Jun leaned around Avril to get a better look. When she saw the blood, her eyes got wide. “Wow. That’s cool.”
“Get in,” Avril said. She hadn’t glanced at Mars once the whole time. Didn’t need to, Mars supposed—she’d shot enough people to know how blood worked.
Mars hopped in the backseat and started spreading out everything she’d stole. Her mouth watered at the sight. Jun peered around the seat with hungry eyes and started pointing to things. “Can I have that? Wait, no, hand me that one instead . . .”
“Ration it,” Avril advised. “We don’t know when we’ll get this kind of opportunity again, so we should make this count.”
Mars handed Jun a Snickers bar and Avril a Coke, then started tearing into a Kit Kat bar. “I’m shaking even though I’m not scared. Is that normal?”
“It’s just the adrenaline,” Avril said. She knew everything. “It’ll wear off.”
“Did you go through that when you killed those boys?” Jun asked. Mars winced in the backseat—it was the wrong question. Avril didn’t like to talk about that.
So it didn’t come as much of a surprise to Mars when, instead of answering, Avril just said, “Time to go.” Then she pushed her glasses up and slammed on the gas. The car lurched forward unceremoniously, and a few of the stolen items slid off the backseat.
“Careful!” Jun said, her mouth full.
Avril shrugged. “You try driving this thing. It’s harder than it looks.”
She pulled out of the convenience store parking lot and back onto the road. She was tall for her age and could easily pass for sixteen or seventeen, so she didn’t look terribly out of place behind the wheel. She wasn’t even that bad of a driver—only sometimes, like when she was pulling in and out of places. Still, she cautioned Mars and Jun, “Keep an eye out for cops and tell me if you see any. If they don’t pull me over for my driving, they might for the body count.”
“You think they know?” Mars asked. “Already?”
“Well, they will soon.”
There was a heavy silence.
“What’s next, then?” Jun asked, her voice soft.
“Your house,” Avril replied, as if it was no big deal. “It’s time to earn your stripes. Mars, throw her the gun.”
Mars tossed the gun to the passenger seat. Jun caught it, reluctantly. She stared down at it and ran her hands along the sides, up and down, mulling it over. “I don’t think I can,” she said.
“Of course you can. I did. Mars did.”
“It’s different—you didn’t know those guys. They didn’t live in your house. You didn’t have to go home to finish them.”
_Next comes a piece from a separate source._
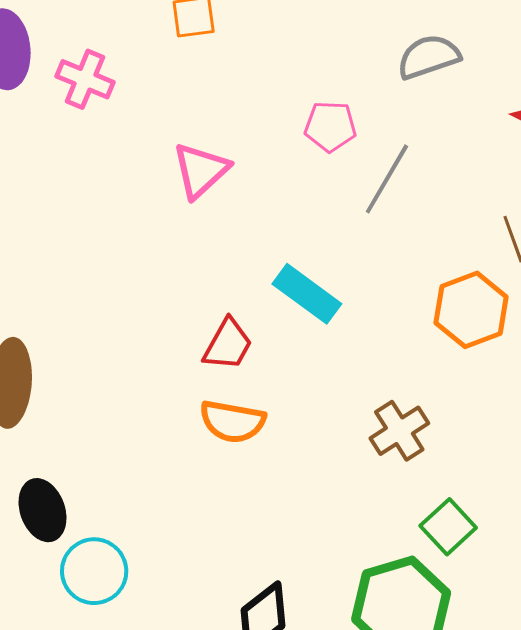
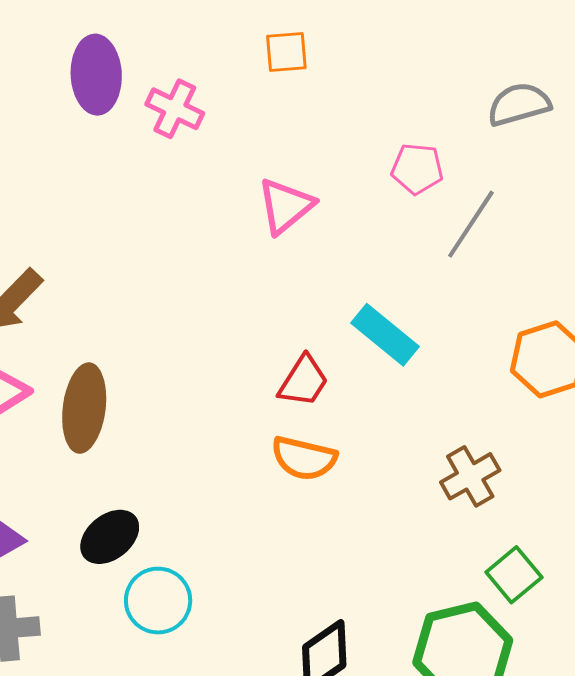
black ellipse: (43, 510) -> (110, 537), turned 68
“Okay. But you hate him, right?”
“Well, yeah.”
“You want him off the face of the planet? You want to stop him from hurting your siblings?”
“Of course I do, but it’s not that simple.”
“Why? What makes it so difficult?”
“Avril, c’mon, give it a rest,” Mars said. She could tell Jun was getting flustered, and Avril, of all people, should’ve known how it felt.
“I just want her to tell me why she can’t do it. That’s all.” She looked sideways at Jun. “Well?”
There was a pause.
Then: “I don’t know if I can go back to that house.” She was speaking barely above a whisper. After a moment, Mars realized she was crying. Through her tears, she added, “I just got out, I . . . it’s hard for me. It’s so hard. I’m not sure I can face . . .” She trailed off.
Avril nodded. In a softer tone, she said, “Okay. Okay, I get it.”
“Thank you.”
“But, Jun, hear me out on this . . . you can’t pick and choose based on bad memories. If you always avoid triggering places and triggering people, instead of nipping them in the bud, you’ll let rapists and predators slip through the cracks—like that man.”
“That man” meant Jun’s adopted father. He didn’t deserve the title of “adopted father,” and he didn’t even deserve a name, so that man was what they were stuck with.
Jun nodded. “I know, I know. Maybe in a few weeks.”
“We’ll be gone within a few days. Our next opportunity will probably be in a few years, when we return to this place to finish whoever we missed the first time around.”
Desperate to take the heat off Jun, who was only just making sense of things after a childhood spent being menaced by her “father,” Mars said, “So Avril, what’s next on the list? I forget.”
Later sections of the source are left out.